Israele ha dunque fatto di tutto per garantirsi le provvigioni di gas. Facendo dell'Egitto, paese con cui nel 1979 ha firmato un trattato di pace, il maggiore fornitore. Ma l'Egitto è un gigante dai piedi di argilla, al cui interno il risentimento contro Israele, guidato dal movimento dei Fratelli musulmani, è forte. Il gasdotto che attraversa il Sinai, peraltro, è stato spesso minacciato dai gruppi estremisti. Ed ecco che arriva l'imponderabile. Tra gennaio e febbraio del 2009 un consorzio in cui figurano alcune compagnie israeliane e l'americana Noble Energy annuncia la scoperta del giacimento di Tamar (la licenza per l'esplorazione risale al 2000). Si tratta della più grande ritrovamento di gas del 2009 sufficiente a coprire i consumi israeliani di gas per 35 anni.
Beirut comincia ad avanzare qualche pretesa. Ma di gas, in quell'area, sembra esservene di più. Il 3 giugno del 2010 il clamoroso annuncio: Noble Energy calcola in 453 miliardi di metri cubi le riserve del giacimento di Leviathan e 228 miliardi quelle di Tamar (dove è stato ritrovato anche del petrolio). Noble ha una quota del 40%, e tra gli altri azionisti figura l'israeliana Delek. Sull'onda dell'entusiasmo l'ad di Noble, Charles D. Davidson, dichiara: «Crediamo che supereremo quanto richiesto dal mercato interno». Isaac Tshuva, il tycoon israeliano padrone della Delek, è andato oltre: «Questo è un giorno di festa per tutto lo stato di Israele. Energia nostra sufficiente per 100 anni». Forse troppo. Ma non c'è dubbio che, se debitamente sfruttati (la percentuale di successo è del 50%), i giacimenti, che dovrebbero cominciare a produrre entro il 2012, apporteranno un grande cambiamento all'economia israeliana accelerando il processo per ridurre l'uso del carbone, che oggi genera il 60% dell'elettricità.

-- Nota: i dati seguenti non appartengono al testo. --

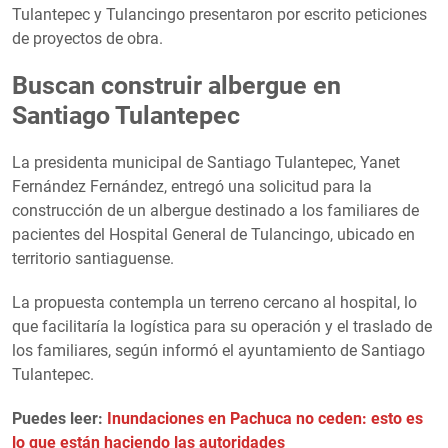
Tulantepec y Tulancingo presentaron por escrito peticiones
de proyectos de obra.
Buscan construir albergue en
Santiago Tulantepec
La presidenta municipal de Santiago Tulantepec, Yanet
Fernández Fernández, entregó una solicitud para la
construcción de un albergue destinado a los familiares de
pacientes del Hospital General de Tulancingo, ubicado en
territorio santiaguense.
La propuesta contempla un terreno cercano al hospital, lo
que facilitaría la logística para su operación y el traslado de
los familiares, según informó el ayuntamiento de Santiago
Tulantepec.
Puedes leer:
Inundaciones en Pachuca no ceden: esto es
lo que están haciendo las autoridades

Libano permettendo. Perché Beirut non vuole sentire ragioni. Tre giorni dopo l'annuncio sulle riserve di Leviathan, Hashem Safieddine, il capo del Consiglio esecutivo del movimento sciita Hezbollah, ribatte: il nostro movimento «non permetterà a Israele di saccheggiare le risorse di gas libanesi». Il giorno dopo il ministro libanese dell'Energia, Gebran Bassil, esce allo scoperto: «Non permetteremo a Israele e a qualsiasi compagnia che lavora per i suoi interessi di estrarre gas che rientra nel nostro territorio». Infine venerdì scorso prende la parola il portavoce del Parlamento, Nabih Berri. Politico scaltro, vicino agli Hezbollah, Berri prima appoggia l'idea di Bassil per approvare urgentemente una legge sugli idrocarburi al fine di concedere le licenze di sfruttamento del gas, poi precisa: «Israele sta ignorando un fatto, cioè che, secondo le mappe, il giacimento si trova anche nelle acque territoriali del Libano». Ma quali mappe? Il ministro israeliano delle infrastrutture Uzi Landau avverte che Gerusalemme difenderà i suoi giacimenti, anche con la forza. «Israele non può fare a meno di minacciare e spaventare i libanesi», ha replicato il premier libanese, Saad Hariri, nel weekend.
Al telefono con il Sole 24 Ore il ministro Landau è irremovibile: «In conformità con le leggi internazionali questi giacimenti si trovano nella zona economica di Israele. Quando abbiamo assegnato le licenze per l'esplorazione (Leviathan fu assegnato nel 2003, ndr) i nostri legali hanno rispettato tutte le procedure. Nessuno si è lamentato. Ma una volta trovato il gas ecco che il Libano rivendica qualcosa che è nostro. Dietro il Libano c'è la Siria. Se minacciati non escludiamo nulla per difendere la nostra sovranità, neanche l'uso della forza. Questi giacimenti sono parte del nostro territorio. Sono un asset strategico».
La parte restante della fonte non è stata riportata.